Canada holds rate, tweaks guidance, raises 2012 forecast

By Central Bank News
    The Bank of Canada held its benchmark overnight target rate unchanged at 1.0 percent, as widely expected, and while the bank tweaked the language of its forward guidance, it repeated the same message that a “modest” rate rise may be necessary to keep inflation on target.
    The BOC, which has held rates steady since September 2010, also raised its 2012 growth forecast to 2.2 percent, up from a July forecast of 2.1 percent, held the 2013 forecast steady at 2.3 percent, but cut the 2014 growth forecast to 2.4 percent from a previous 2.5 percent.
    On Wednesday the BOC will release its quarterly Monetary Policy Report (MPR) and it had been expected to adjust forecasts following a speech by Governor Mark Carney this month that described the angst that has gripped financial markets and the synchronous slowdown in the global economy.
    The central bank said core inflation had been lower than expected in recent months but should increase gradually in coming months, reaching 2 percent by mid-2013. Overall inflation has also fallen below 2 percent but is projected to return to target by the end of 2013, later than anticipated.
    Canada’s annual inflation rate in September was unchanged from August at 1.2 percent, in the lower range of the bank’s 1-3 percent target. Last month the bank said it expected both consumer price and core inflation to return to 2 percent in the next year.
    The BOC said the global economy was unfolding largely as it had forecast in its July policy report with the U.S. expansion at a gradual pace and Europe continuing to contract. But growth in China and other major emerging economies had contracted more than expected though there are signs of stabilization.
     It also noted the improved global financial conditions, helped by policy actions by major central banks, but added: “sentiment remains fragile.”
    Global headwinds continue to restrain Canada’s growth but consumption and business investment is expected to drive the country’s growth that should reach full capacity by the end of 2013. Housing activity is expected to decline while household debt burden is expected to rise further before stabilizing by the end of the bank’s forecast horizon, the bank said.
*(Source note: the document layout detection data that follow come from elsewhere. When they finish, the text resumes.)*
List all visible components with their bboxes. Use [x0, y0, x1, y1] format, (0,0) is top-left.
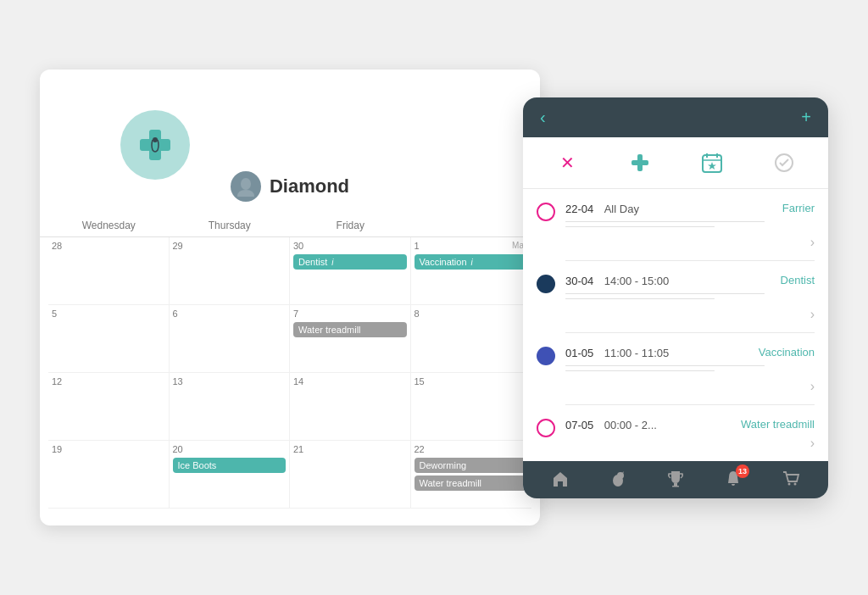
- cell-30: 30 Dentist i: [290, 237, 411, 305]
- svg-point-3: [241, 178, 251, 190]
- cell-number: 21: [293, 444, 407, 454]
- cell-number: 6: [173, 309, 287, 319]
- chevron-right-icon[interactable]: ›: [810, 235, 815, 250]
- event-date-time: 30-04 14:00 - 15:00: [565, 273, 669, 288]
- medical-cross-icon: [135, 125, 175, 165]
- cell-number: 13: [173, 376, 287, 386]
- chevron-right-icon[interactable]: ›: [810, 436, 815, 451]
- cell-21: 21: [290, 441, 411, 509]
- cell-6: 6: [170, 305, 291, 373]
- event-lines: [565, 365, 815, 371]
- nav-bell[interactable]: 13: [724, 470, 743, 488]
- back-button[interactable]: ‹: [540, 108, 546, 127]
- cell-number: 28: [52, 241, 165, 251]
- cart-icon: [782, 470, 800, 488]
- chevron-right-icon[interactable]: ›: [810, 307, 815, 322]
- nav-cart[interactable]: [782, 470, 800, 488]
- event-line: [565, 221, 765, 222]
- nav-home[interactable]: [551, 470, 570, 488]
- event-chevron: ›: [565, 231, 815, 250]
- svg-rect-14: [674, 483, 677, 486]
- cell-number: 15: [415, 376, 529, 386]
- event-deworming[interactable]: Deworming: [415, 458, 529, 473]
- calendar-title: Diamond: [40, 129, 540, 214]
- event-dentist[interactable]: Dentist i: [293, 254, 407, 270]
- event-dot-water-treadmill: [537, 419, 555, 437]
- avatar: [231, 171, 261, 202]
- svg-rect-15: [672, 486, 679, 487]
- check-icon: [774, 153, 794, 173]
- close-button[interactable]: ✕: [553, 147, 583, 178]
- cell-5: 5: [48, 305, 170, 373]
- cell-number: 30: [293, 241, 407, 251]
- event-date-time: 22-04 All Day: [565, 201, 639, 216]
- event-water-treadmill-1[interactable]: Water treadmill: [293, 322, 407, 337]
- event-chevron: ›: [565, 432, 815, 451]
- event-item-water-treadmill: 07-05 00:00 - 2... Water treadmill ›: [523, 405, 828, 461]
- bell-badge: 13: [736, 464, 749, 478]
- event-chevron: ›: [565, 375, 815, 394]
- chevron-right-icon[interactable]: ›: [810, 379, 815, 394]
- event-title[interactable]: Farrier: [782, 202, 815, 214]
- svg-point-16: [788, 482, 791, 485]
- cell-14: 14: [290, 373, 411, 441]
- event-date-time: 01-05 11:00 - 11:05: [565, 345, 669, 360]
- event-water-treadmill-2[interactable]: Water treadmill: [415, 475, 529, 491]
- app-container: Diamond Wednesday Thursday Friday 28 29: [0, 0, 868, 595]
- event-vaccination[interactable]: Vaccination i: [415, 254, 529, 270]
- event-title[interactable]: Water treadmill: [741, 418, 815, 431]
- event-date: 22-04: [565, 203, 593, 215]
- cell-7: 7 Water treadmill: [290, 305, 411, 373]
- cell-8: 8: [411, 305, 532, 373]
- medical-button[interactable]: [625, 147, 655, 178]
- horse-name: Diamond: [270, 175, 349, 197]
- event-list: 22-04 All Day Farrier ›: [523, 189, 828, 461]
- event-dot-dentist: [537, 275, 555, 293]
- cell-number: 7: [293, 309, 407, 319]
- event-ice-boots[interactable]: Ice Boots: [173, 458, 287, 473]
- event-time: All Day: [604, 203, 639, 215]
- nav-trophy[interactable]: [666, 470, 685, 488]
- event-row: 30-04 14:00 - 15:00 Dentist: [565, 273, 815, 288]
- event-dot-farrier: [537, 203, 555, 221]
- mobile-panel: ‹ + ✕: [523, 97, 828, 498]
- event-lines: [565, 293, 815, 299]
- svg-marker-10: [708, 162, 716, 170]
- cell-20: 20 Ice Boots: [170, 441, 291, 509]
- event-lines: [565, 221, 815, 227]
- nav-horse[interactable]: [609, 470, 627, 488]
- event-title[interactable]: Vaccination: [759, 346, 815, 359]
- event-time: 14:00 - 15:00: [604, 275, 670, 287]
- trophy-icon: [666, 470, 685, 488]
- event-line: [565, 293, 765, 294]
- calendar-button[interactable]: [697, 147, 727, 178]
- event-date: 07-05: [565, 419, 593, 431]
- cell-1-may: 1May Vaccination i: [411, 237, 532, 305]
- medical-icon: [628, 151, 652, 175]
- day-friday: Friday: [290, 214, 411, 236]
- cell-22: 22 Deworming Water treadmill: [411, 441, 532, 509]
- cell-number: 20: [173, 444, 287, 454]
- check-button[interactable]: [769, 147, 799, 178]
- event-date: 01-05: [565, 347, 593, 359]
- calendar-star-icon: [701, 152, 723, 174]
- horse-icon: [609, 470, 627, 488]
- event-item-vaccination: 01-05 11:00 - 11:05 Vaccination ›: [523, 333, 828, 405]
- event-line: [565, 370, 715, 371]
- day-thursday: Thursday: [170, 214, 291, 236]
- svg-point-17: [794, 482, 797, 485]
- mobile-topbar: ‹ +: [523, 97, 828, 137]
- cell-number: 8: [415, 309, 529, 319]
- calendar-body: 28 29 30 Dentist i 1May Vaccination i: [40, 237, 540, 509]
- cell-number: 29: [173, 241, 287, 251]
- event-title[interactable]: Dentist: [781, 274, 815, 286]
- cell-number: 5: [52, 309, 165, 319]
- event-content-dentist: 30-04 14:00 - 15:00 Dentist ›: [565, 273, 815, 333]
- cell-12: 12: [48, 373, 170, 441]
- cell-19: 19: [48, 441, 170, 509]
- event-line: [565, 298, 715, 299]
- cell-28: 28: [48, 237, 170, 305]
- mobile-bottom-nav: 13: [523, 461, 828, 498]
- add-button[interactable]: +: [801, 108, 811, 127]
- event-line: [565, 365, 765, 366]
    Canada’s Gross Domestic Product has expanded by a quarterly 0.5 percent the last three quarters in a row for a second quarter annual growth rate of 2.5 percent, up from 1.8 percent in the first quarter.
    Based on the deterioration in the global economy, financial markets had expected the BOC to moderate its forward policy guidance and remove the reference to future tightening.
    But the BOC repeated its past warning that a “modest” tightening in the future should be expected.
    “Over time, some modest withdrawal of monetary policy stimulus will likely be required, consistent with achieving the 2 percent inflation target. The timing and degree of any such withdrawal will be weighed carefully against global and domestic developments, including the evolution of imbalances in the household sector,” the BOC said.
    This statement compares with the BOC’s previous statement that was used since April.
    “To the extent that the economic expansion continues and the current excess supply in the economy is gradually absorbed, some modest withdrawal of the present considerable monetary policy stimulus may become appropriate, consistent with achieving the 2 per cent inflation target over the medium term.”